For the most part, with each project prompt we were given on the trip, I wrote verociously. I decided to push my edge with writing work I have always wanted to get out of me. I was afraid to share or felt like I didn't have a peer group that was safe and receptive. I realized that this is important, but I should write and create anyway, despite not having a peer group to actively receive it. The fact that I have ever functioned according to these self-imposed rules is awing me now. The gates have been slowly releasing the past year, and the release is exponential.
Each week during Wide Open Studios, the writing themes I chose (or they chose me) in reaction to our prompts shifted and morphed according to the landscape. The memories and feelings the land invoked in me from intense reflection and personal work birthed a surprisingly large mass of writing. The subtle pressure, the container, the sharing, the peers all contributed to my gentle nudging. I knew I didn't 'have' to share anything. I was given the opportunity to do so if I wanted. I pushed myself to share even what I was questioning was appropriately vulnerable. I wanted to take advantage of what felt like a rare opportunity.
During the solo, the time is fully inner dialogue, a ride along the contours of the inner landscape. The outer landscape is illuminated. It reflects the terrain of the inside. You either fight it or embrace it or a little of both. There are times of lonlieness or fear. Of creating monsters out of nothing. Out of seeds of the past, or of unresolved shadows. Or culturally trained fears of chaos and death. At the same time, the most inspiring thoughts and ideas come from the smallest of reverberations in the inner landscape. This happens when allowed the space to drift and imagine without interruption from other humans or the distractions of the highly stimulating modern world. A-ha moments about the connections between things felt in the body, not just in the mind. Or moments of realization that point to where the deepest patterns in our lives emerge. The origins of the fears of the external, start with a tiny internal seed.

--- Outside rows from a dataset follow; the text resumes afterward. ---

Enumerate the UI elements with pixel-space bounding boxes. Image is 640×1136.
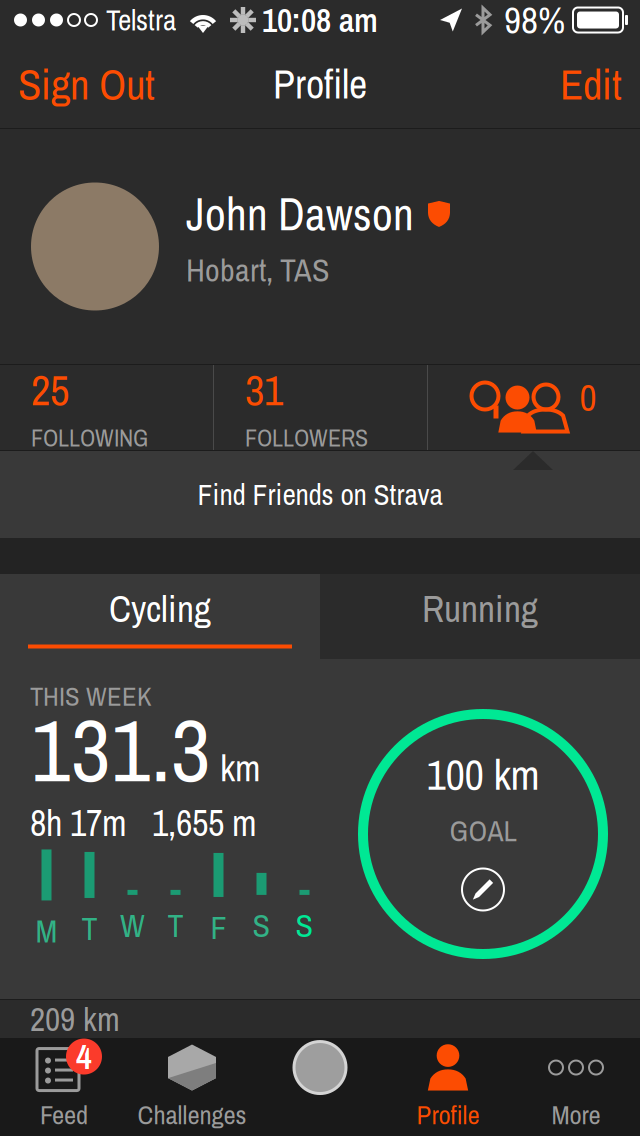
button[interactable]: Sign Out <box>0 40 169 128</box>
staticText: S <box>296 904 314 947</box>
staticText: 25 <box>31 361 69 419</box>
button[interactable]: Find Friends on Strava <box>0 451 640 538</box>
staticText: 209 km <box>30 997 120 1042</box>
staticText: S <box>252 904 270 947</box>
button[interactable]: 4 <box>0 1038 128 1136</box>
staticText: 98% <box>504 0 565 45</box>
button[interactable]: Find friends <box>428 365 640 450</box>
staticText: Hobart, TAS <box>186 248 330 292</box>
button[interactable] <box>256 1038 384 1136</box>
button[interactable]: Running <box>320 574 640 659</box>
staticText: 0 <box>580 372 596 423</box>
staticText: THIS WEEK <box>30 678 152 714</box>
staticText: km <box>220 743 260 793</box>
staticText: 10:08 am <box>262 0 378 42</box>
button[interactable]: 25 <box>0 365 213 450</box>
staticText: More <box>552 1096 600 1132</box>
button[interactable]: More <box>512 1038 640 1136</box>
button[interactable]: Edit goal <box>462 850 504 910</box>
button[interactable]: 31 <box>214 365 427 450</box>
staticText: Challenges <box>138 1096 246 1132</box>
staticText: FOLLOWERS <box>245 422 368 454</box>
staticText: 1,655 m <box>152 799 257 847</box>
staticText: FOLLOWING <box>31 422 148 454</box>
button[interactable]: Challenges <box>128 1038 256 1136</box>
staticText: Running <box>422 583 538 634</box>
staticText: Find Friends on Strava <box>198 475 442 514</box>
staticText: T <box>168 904 184 947</box>
staticText: 8h 17m <box>30 799 127 847</box>
staticText: T <box>82 907 98 950</box>
button[interactable]: Cycling <box>0 574 320 659</box>
staticText: 100 km <box>426 746 540 803</box>
staticText: F <box>210 906 226 949</box>
staticText: 131.3 <box>31 692 211 808</box>
staticText: Telstra <box>106 0 176 40</box>
staticText: GOAL <box>450 811 516 850</box>
staticText: 4 <box>76 1033 92 1080</box>
staticText: W <box>120 904 145 947</box>
staticText: Sign Out <box>18 55 155 113</box>
button[interactable]: Profile <box>384 1038 512 1136</box>
staticText: Feed <box>40 1096 88 1132</box>
button[interactable]: Edit <box>546 40 640 128</box>
staticText: Edit <box>560 55 622 113</box>
staticText: 31 <box>245 361 283 419</box>
staticText: Profile <box>416 1096 480 1132</box>
staticText: Profile <box>273 57 367 111</box>
staticText: M <box>36 909 58 952</box>
staticText: John Dawson <box>186 183 414 244</box>
staticText: Cycling <box>109 583 211 634</box>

This kind of solo time shouldn't be a a rare occurrence. At one point, as humans we had built in initiation experiences that varied across cultures, going into the wild away from the community alone to face ourselves, and come out renewed and something else entirely. Welcomed. We are meant to be changelings. We are meant to channel, intuit, feel deeply the connections between all things. Yet, we aren't taught to value initiation, so we are often stuck and lost in place of being traumatized without any release, or chance for real inner meeting. A safe container is needed.
I recently read "Entropy," a zine by Peregrine about just that. The need for initiation, release, a community to welcome our new selves and hold us. To be able to actually shake in reaction to our traumas.

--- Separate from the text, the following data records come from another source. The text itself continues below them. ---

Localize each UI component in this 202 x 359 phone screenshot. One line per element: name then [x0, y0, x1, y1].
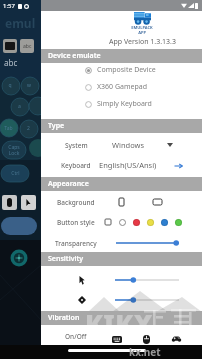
button[interactable]: Choose system	[166, 141, 174, 149]
staticText: Vibration	[48, 313, 80, 323]
staticText: Keyboard	[61, 161, 91, 170]
staticText: On/Off	[65, 332, 87, 341]
button[interactable]: Blue	[157, 216, 171, 228]
button[interactable]: Round buttons	[115, 216, 129, 228]
button[interactable]: Red	[129, 216, 143, 228]
button[interactable]: Transparency	[46, 236, 106, 250]
button[interactable]: Gamepad vibration	[169, 333, 183, 345]
button[interactable]: Square buttons	[101, 216, 115, 228]
staticText: Caps Lock	[8, 144, 20, 157]
button[interactable]: Keyboard	[46, 158, 106, 172]
button[interactable]: Mouse mode	[2, 195, 17, 210]
staticText: kx.net	[129, 345, 161, 359]
button[interactable]: Yellow	[143, 216, 157, 228]
staticText: KIKX	[85, 306, 153, 341]
staticText: EMULPACK APP	[131, 25, 153, 35]
staticText: Transparency	[55, 239, 97, 248]
button[interactable]: English(US/Ansi)	[93, 158, 163, 172]
button[interactable]: Button style	[46, 215, 106, 229]
button[interactable]: On/Off	[46, 329, 106, 343]
staticText: q	[8, 82, 12, 89]
button[interactable]: X360 Gamepad	[41, 79, 202, 95]
staticText: App Version 1.3.13.3	[109, 37, 176, 47]
staticText: Button style	[57, 218, 95, 227]
button[interactable]: Pointer sensitivity	[76, 274, 88, 286]
staticText: abc	[4, 57, 18, 68]
button[interactable]: Slider	[115, 294, 179, 306]
staticText: Simply Keyboard	[97, 99, 152, 109]
staticText: Type	[48, 121, 65, 131]
button[interactable]: Landscape background	[151, 196, 163, 208]
button[interactable]: Mouse vibration	[139, 333, 153, 345]
button[interactable]: Slider	[115, 274, 179, 286]
button[interactable]: Slider	[116, 237, 179, 249]
button[interactable]: Windows	[93, 138, 163, 152]
staticText: emul	[5, 15, 36, 31]
staticText: Sensitivity	[48, 254, 84, 264]
button[interactable]: Simply Keyboard	[41, 96, 202, 112]
button[interactable]: Open keyboard layout	[173, 160, 184, 171]
button[interactable]: Composite Device	[41, 62, 202, 78]
button[interactable]: System	[46, 138, 106, 152]
staticText: a	[18, 103, 21, 110]
staticText: Composite Device	[97, 65, 156, 75]
button[interactable]: Portrait background	[115, 196, 127, 208]
staticText: System	[65, 141, 88, 150]
staticText: w	[27, 82, 31, 89]
staticText: Device emulate	[48, 51, 101, 61]
button[interactable]: Keyboard layout	[3, 39, 17, 53]
button[interactable]: abc mode	[20, 39, 34, 53]
staticText: 2	[27, 125, 30, 132]
button[interactable]: Move sensitivity	[76, 294, 88, 306]
button[interactable]: Green	[171, 216, 185, 228]
staticText: Background	[57, 198, 95, 207]
staticText: Windows	[112, 140, 145, 150]
staticText: X360 Gamepad	[97, 82, 147, 92]
staticText: Appearance	[48, 179, 89, 189]
staticText: Ctrl	[11, 170, 20, 177]
button[interactable]: Pointer mode	[21, 195, 36, 210]
staticText: English(US/Ansi)	[99, 160, 157, 170]
button[interactable]: Keyboard vibration	[110, 333, 124, 345]
button[interactable]: Background	[46, 195, 106, 209]
staticText: abc	[23, 43, 32, 50]
staticText: 1:57	[3, 2, 15, 10]
staticText: Tab	[4, 125, 13, 132]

Two hurricanes devastated highly human populated areas in the last month. Trauma. I was looking through my writings from my solo, and realized that one of my pieces was a reaction to my fear of the wind, and partly because of growing up in the South where large ominous storms could come anytime. Being just 2 1/2 hours from the coast, hurricanes occasionally moved through and disrupted everything.
Here's a little excerpt from
Wind/Storm/Wild
(Which will be the theme of my first full length Ground Shots zine)
Though there was a certain amount of fear associated with a hurricane's arrival,
something about them,
the force,
the naming,
the very event of ferocious feral change,
also brought a kind of anxious excitement.
Preparations had to be made:
find the generator, fill up water jugs, get candles, LED lights, extra food that did not need to be refrigerated.
You never knew what the winds would bring. [fear of the unknown]
First,
blowing one way in the grand entrance,
with rain,
thunder and lightening
or even spiraling tornadoes [of radical change]
Then blowing the other direction,
as the giant funnel,
sometimes up to a hundred miles wide,
would topple over us [with new ideas about the world]
We stayed inside and did the same things you do during a snowstorm in Vermont.
Played cards, stayed quiet, made art, watched the weather if the power was still on.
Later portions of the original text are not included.